In this scenario, Wilson still collapses in exhaustion while on tour in Pueblo, Colorado. It's only after he returns to D.C. he has his fatal stroke.
 
the stroke actually saved Wilson's life. One of my professors informed the class that at the speech where the stroke took place there were very many armed men ready to kill Wilson. one of these would be killers was the grandfather of the professor. So either make the stroke worse or avoid it altogether and Marshall is president.

I have done a lot of reading about Wilson and have never come across this. I think your professor may just have been repeating a family legend...
 
I doubt that US membership in the League would make that much difference, . . .
Well, how about this? A better League helps to slow and stop the slide into the Great Depression, by taking the view, Hey, if we all clamp down on trade, we're all going to be worse off.
 
Well, how about this? A better League helps to slow and stop the slide into the Great Depression, by taking the view, Hey, if we all clamp down on trade, we're all going to be worse off.

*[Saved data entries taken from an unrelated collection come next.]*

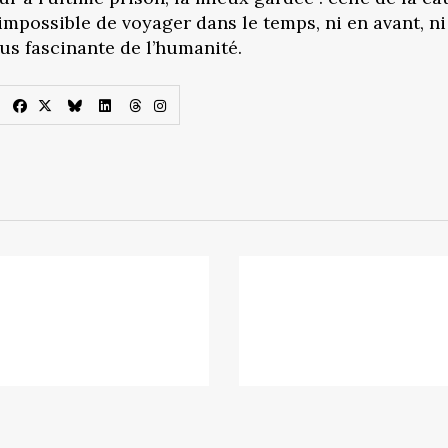
impossible de voyager dans le temps, ni en avant, ni 
lus fascinante de l’humanité.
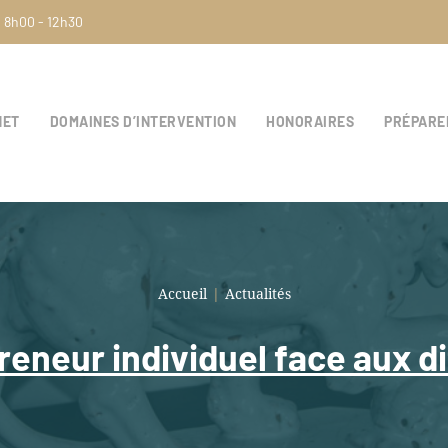
: 8h00 - 12h30
NET
DOMAINES D’INTERVENTION
HONORAIRES
PRÉPARE
Accueil
|
Actualités
reneur individuel face aux di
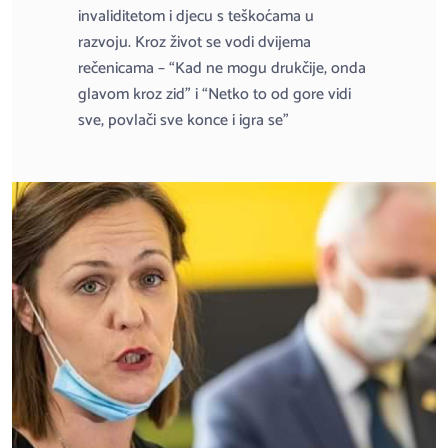
invaliditetom i djecu s teškoćama u
razvoju. Kroz život se vodi dvijema
rečenicama – “Kad ne mogu drukčije, onda
glavom kroz zid” i “Netko to od gore vidi
sve, povlači sve konce i igra se”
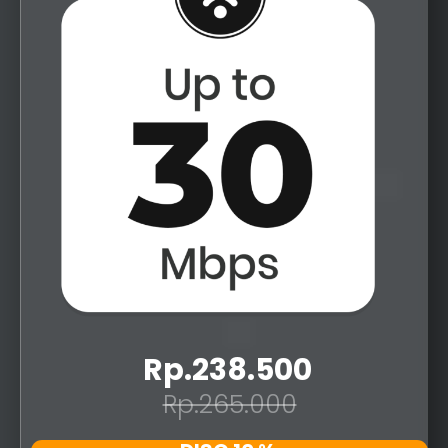
Rp.238.500
Rp.265.000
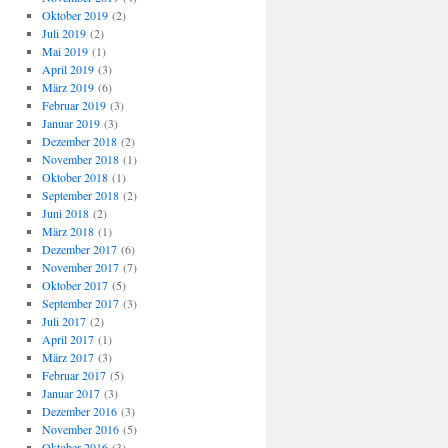
Oktober 2019
(2)
Juli 2019
(2)
Mai 2019
(1)
April 2019
(3)
März 2019
(6)
Februar 2019
(3)
Januar 2019
(3)
Dezember 2018
(2)
November 2018
(1)
Oktober 2018
(1)
September 2018
(2)
Juni 2018
(2)
März 2018
(1)
Dezember 2017
(6)
November 2017
(7)
Oktober 2017
(5)
September 2017
(3)
Juli 2017
(2)
April 2017
(1)
März 2017
(3)
Februar 2017
(5)
Januar 2017
(3)
Dezember 2016
(3)
November 2016
(5)
Oktober 2016
(3)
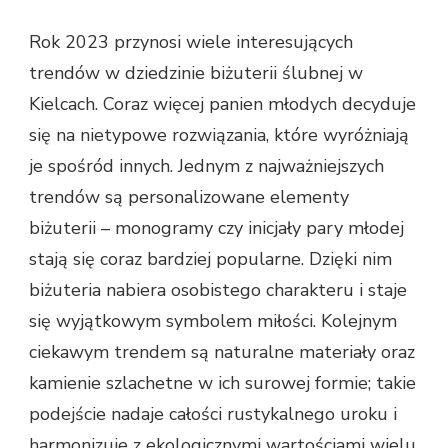
Rok 2023 przynosi wiele interesujących
trendów w dziedzinie biżuterii ślubnej w
Kielcach. Coraz więcej panien młodych decyduje
się na nietypowe rozwiązania, które wyróżniają
je spośród innych. Jednym z najważniejszych
trendów są personalizowane elementy
biżuterii – monogramy czy inicjały pary młodej
stają się coraz bardziej popularne. Dzięki nim
biżuteria nabiera osobistego charakteru i staje
się wyjątkowym symbolem miłości. Kolejnym
ciekawym trendem są naturalne materiały oraz
kamienie szlachetne w ich surowej formie; takie
podejście nadaje całości rustykalnego uroku i
harmonizuje z ekologicznymi wartościami wielu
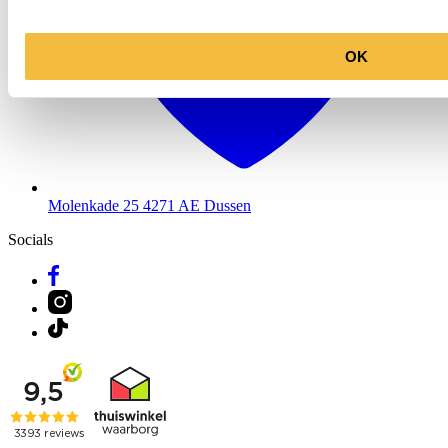
OK
Molenkade 25
4271 AE Dussen
Socials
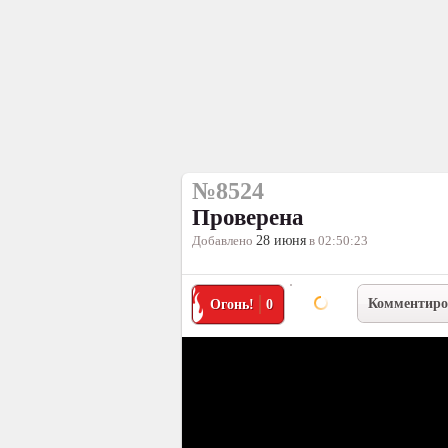
№8524
Проверена
Добавлено
28 июня
в 02:50:23
Комментиро
Огонь!
0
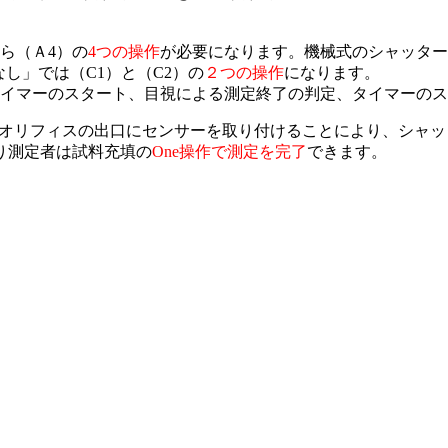
ら（Ａ4）の
4つの操作
が必要になります。機械式のシャッター
なし」では（C1）と（C2）の
２つの操作
になります。
タイマーのスタート、目視による測定終了の判定、タイマーの
定器では、オリフィスの出口にセンサーを取り付けることにより、
り測定者は試料充填の
One操作で測定を完了
できます。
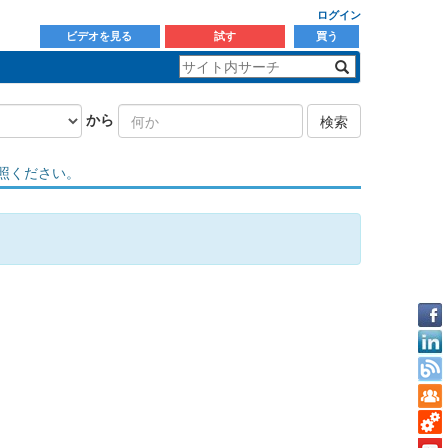
ログイン
ビデオを見る
試す
買う
から
検索
照ください。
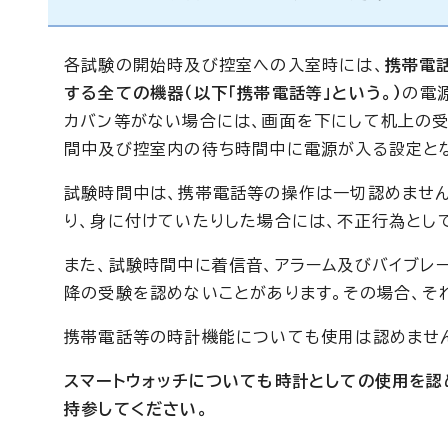
各試験の開始時及び控室への入室時には、
携帯電話
する全ての機器（以下「携帯電話等」という。）
の電
カバン等がない場合には、画面を下にして机上の受
間中及び控室内の待ち時間中に電源が入る設定と
試験時間中は、携帯電話等の操作は一切認めません
り、身に付けていたりした場合には、不正行為とし
また、試験時間中に着信音、アラーム及びバイブレ
降の受験を認めないことがあります。その場合、そ
携帯電話等の時計機能についても使用は認めませ
スマートウォッチについても時計としての使用を
持参してください。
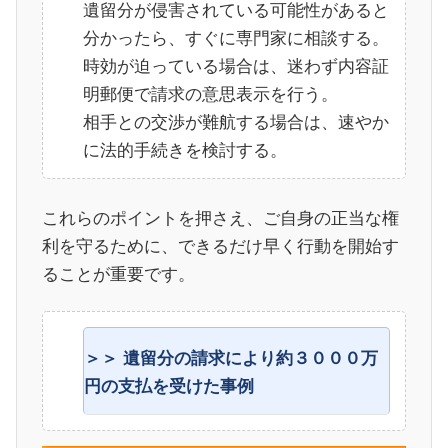
遺留分が侵害されている可能性があると
分かったら、すぐに専門家に相談する。
時効が迫っている場合は、迷わず内容証
明郵便で請求の意思表示を行う。
相手との交渉が難航する場合は、速やか
に法的手続きを検討する。
これらのポイントを押さえ、ご自身の正当な権
利を守るために、できるだけ早く行動を開始す
ることが重要です。
遺留分の請求により約３０００万
円の支払を受けた事例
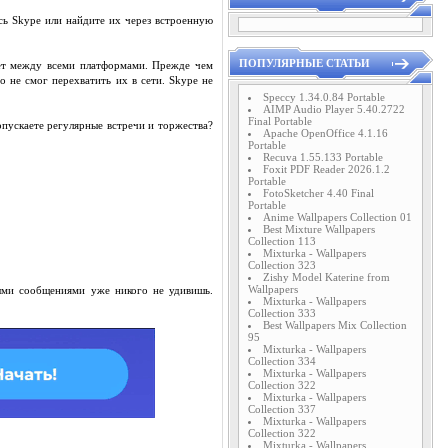
сь Skype или найдите их через встроенную
ПОПУЛЯРНЫЕ СТАТЬИ
ает между всеми платформами. Прежде чем
о не смог перехватить их в сети. Skype не
Speccy 1.34.0.84 Portable
AIMP Audio Player 5.40.2722
Final Portable
пускаете регулярные встречи и торжества?
Apache OpenOffice 4.1.16
Portable
Recuva 1.55.133 Portable
Foxit PDF Reader 2026.1.2
Portable
FotoSketcher 4.40 Final
Portable
Anime Wallpapers Collection 01
Best Mixture Wallpapers
Collection 113
Mixturka - Wallpapers
Collection 323
Zishy Model Katerine from
Wallpapers
ными сообщениями уже никого не удивишь.
Mixturka - Wallpapers
Collection 333
Best Wallpapers Mix Collection
95
Mixturka - Wallpapers
Collection 334
Mixturka - Wallpapers
Collection 322
Mixturka - Wallpapers
Collection 337
Mixturka - Wallpapers
Collection 322
Mixturka - Wallpapers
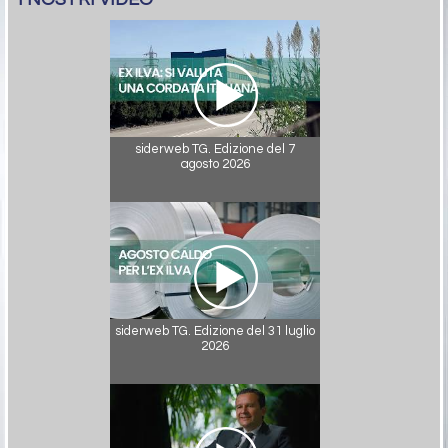
siderweb TG. Edizione del 7
agosto 2026
siderweb TG. Edizione del 31 luglio
2026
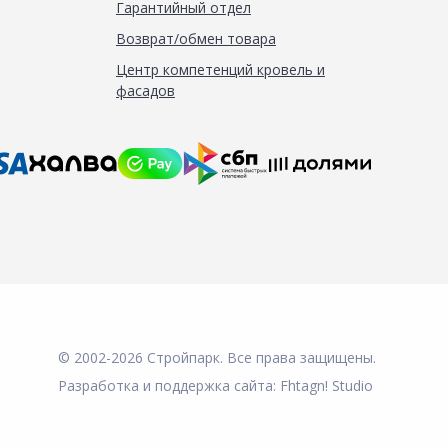
Гарантийный отдел
Возврат/обмен товара
Центр компетенций кровель и
фасадов
© 2002-2026 Стройпарк. Все права защищены.
Разработка и поддержка сайта:
Fhtagn! Studio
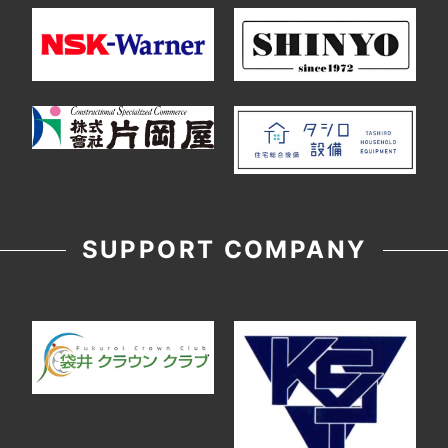
SUPPORT COMPANY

Keynes did suggest a "Free Trade Union" under the auspices of the League. https://books.google.com/books?id=UFJzAgAAQBAJ&pg=PA64 But the US would probably never agree to membership in such an organization even if it did agree to membership in the League. There were some dedicated free-traders in the US in the 1920's, like Cordell Hull, but they were a minority. By 1928, even the Democratic platform was endorsing the protective tariff.